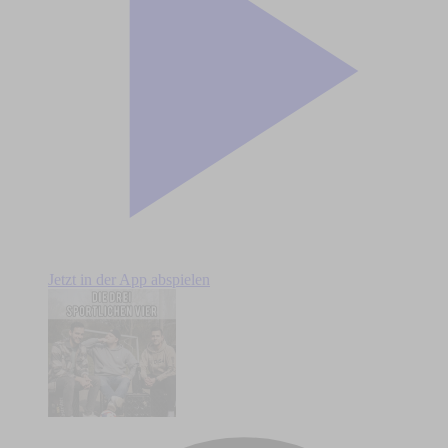
Jetzt in der App abspielen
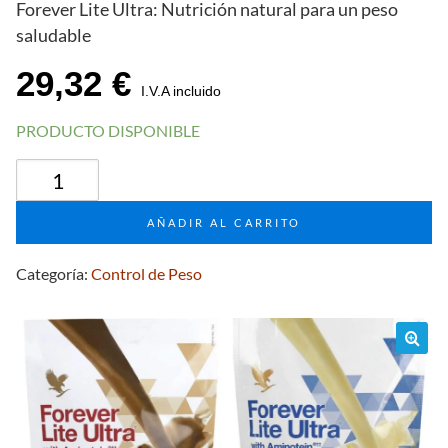
Forever Lite Ultra: Nutrición natural para un peso
saludable
29,32
€
I.V.A incluido
PRODUCTO DISPONIBLE
Forever
Lite
Ultra
AÑADIR AL CARRITO
–
Vanilla
Categoría:
Control de Peso
-
Control
de
Peso
🔍
cantidad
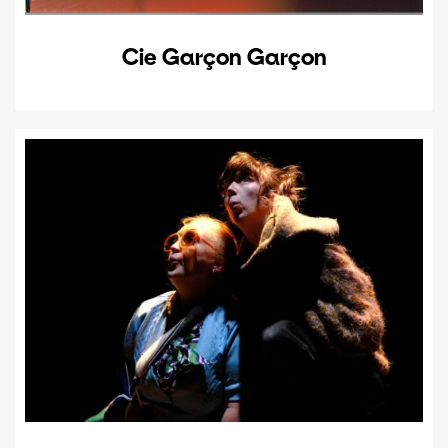
Cie Garçon Garçon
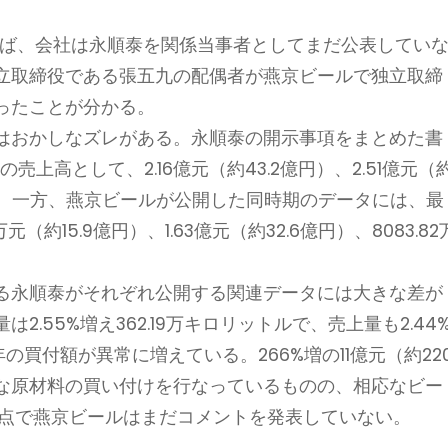
によれば、会社は永順泰を関係当事者としてまだ公表してい
立取締役である張五九の配偶者が燕京ビールで独立取締
ったことが分かる。
はおかしなズレがある。永順泰の開示事項をまとめた書
の売上高として、2.16億元（約43.2億円）、2.51億元（
）とある。一方、燕京ビールが公開した同時期のデータには、最
約15.9億円）、1.63億元（約32.6億円）、8083.82
る永順泰がそれぞれ公開する関連データには大きな差が
2.55%増え362.19万キロリットルで、売上量も2.44
の買付額が異常に増えている。266%増の11億元（約22
な原材料の買い付けを行なっているものの、相応なビー
時点で燕京ビールはまだコメントを発表していない。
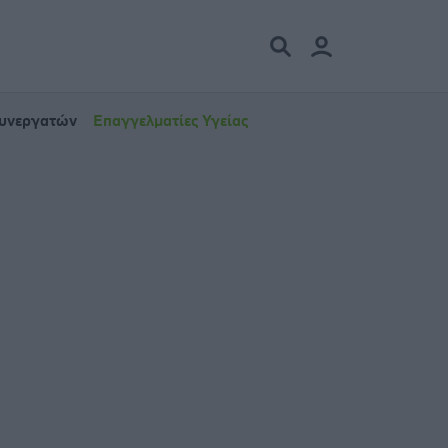
Συνεργατών
Επαγγελματίες Υγείας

--------

▸ Exercise goal
Without the pictures, repeat all the records word for word.

▸ Result of this task
Jetzt in der App abspielen
Forever Lite Ultra: Nutrición natural para un peso
saludable
29,32
€
I.V.A incluido
PRODUCTO DISPONIBLE
Forever
Lite
Ultra
AÑADIR AL CARRITO
–
Vanilla
Categoría:
Control de Peso
-
Control
de
Peso
🔍
cantidad
Cie Garçon Garçon
によれば、会社は永順泰を関係当事者としてまだ公表してい
立取締役である張五九の配偶者が燕京ビールで独立取締
ったことが分かる。
はおかしなズレがある。永順泰の開示事項をまとめた書
の売上高として、2.16億元（約43.2億円）、2.51億元（
）とある。一方、燕京ビールが公開した同時期のデータには、最
約15.9億円）、1.63億元（約32.6億円）、8083.82
る永順泰がそれぞれ公開する関連データには大きな差が
2.55%増え362.19万キロリットルで、売上量も2.44
の買付額が異常に増えている。266%増の11億元（約22
な原材料の買い付けを行なっているものの、相応なビー
時点で燕京ビールはまだコメントを発表していない。
Συνεργατών
Επαγγελματίες Υγείας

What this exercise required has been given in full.